_Task_. Give the lines below again exactly, starting with the line that holds "You are a GUI" and going on through the line that holds "The width and height of the screenshot is (310, 2576).".

_Supplied records_.
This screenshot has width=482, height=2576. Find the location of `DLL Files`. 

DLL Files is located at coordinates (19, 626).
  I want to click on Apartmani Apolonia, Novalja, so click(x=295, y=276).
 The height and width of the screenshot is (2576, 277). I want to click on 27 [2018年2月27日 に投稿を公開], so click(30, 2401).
--
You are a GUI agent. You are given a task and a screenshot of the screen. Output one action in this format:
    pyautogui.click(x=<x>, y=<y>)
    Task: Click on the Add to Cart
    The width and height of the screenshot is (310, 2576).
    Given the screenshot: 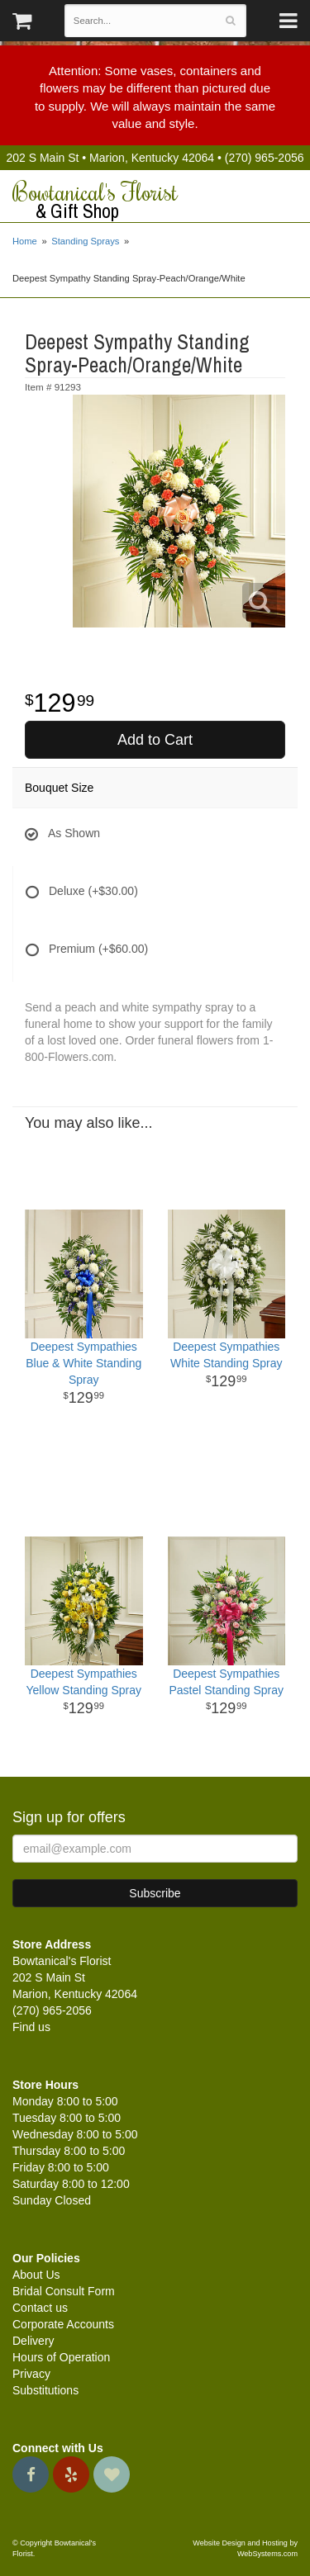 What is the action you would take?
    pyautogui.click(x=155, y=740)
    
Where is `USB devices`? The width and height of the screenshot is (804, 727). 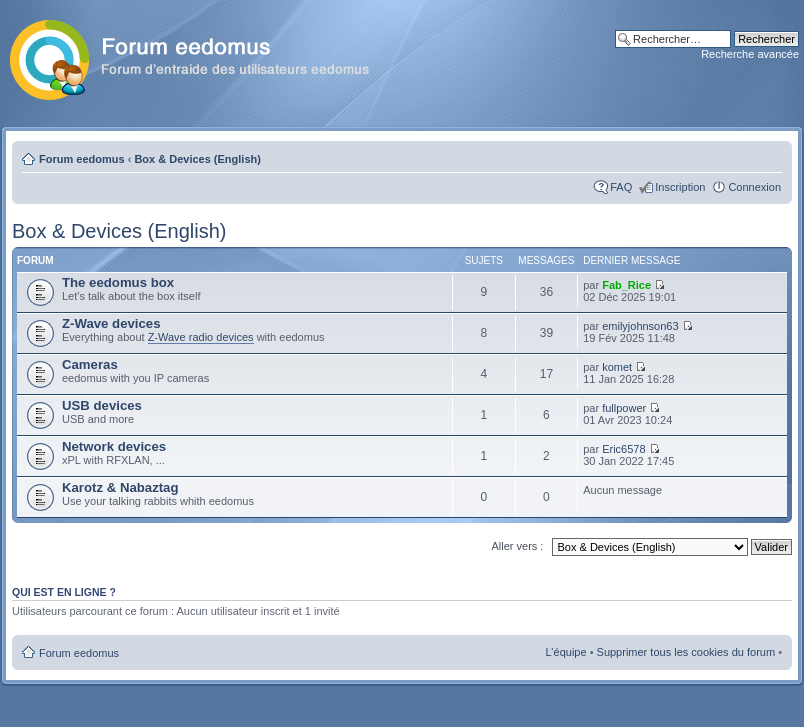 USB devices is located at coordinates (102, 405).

_Answer section_.
You are a GUI agent. You are given a task and a screenshot of the screen. Output one action in this format:
    pyautogui.click(x=<x>, y=<y>)
    Task: Click on the Add to Cart
    The width and height of the screenshot is (310, 2576).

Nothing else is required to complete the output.